### Problem description
An exact copy of every record below is needed, with the pictures left out.

Items from a data source
:::::

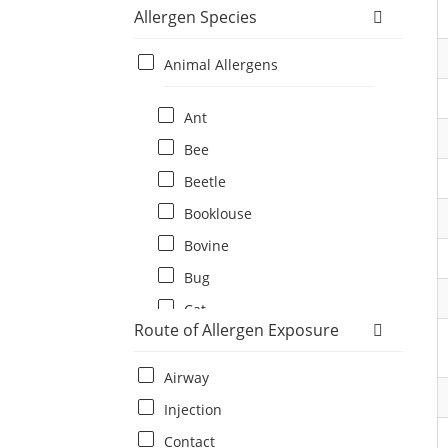
Allergen Species
Animal Allergens
Ant
Bee
Beetle
Booklouse
Bovine
Bug
Cat
Route of Allergen Exposure
Cat flea
Centipede
Airway
Chicken
Injection
Cockroach
Contact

:::::

### Exercise result
Allergen Species
Animal Allergens
Ant
Bee
Beetle
Booklouse
Bovine
Bug
Cat
Route of Allergen Exposure
Cat flea
Centipede
Airway
Chicken
Injection
Cockroach
Contact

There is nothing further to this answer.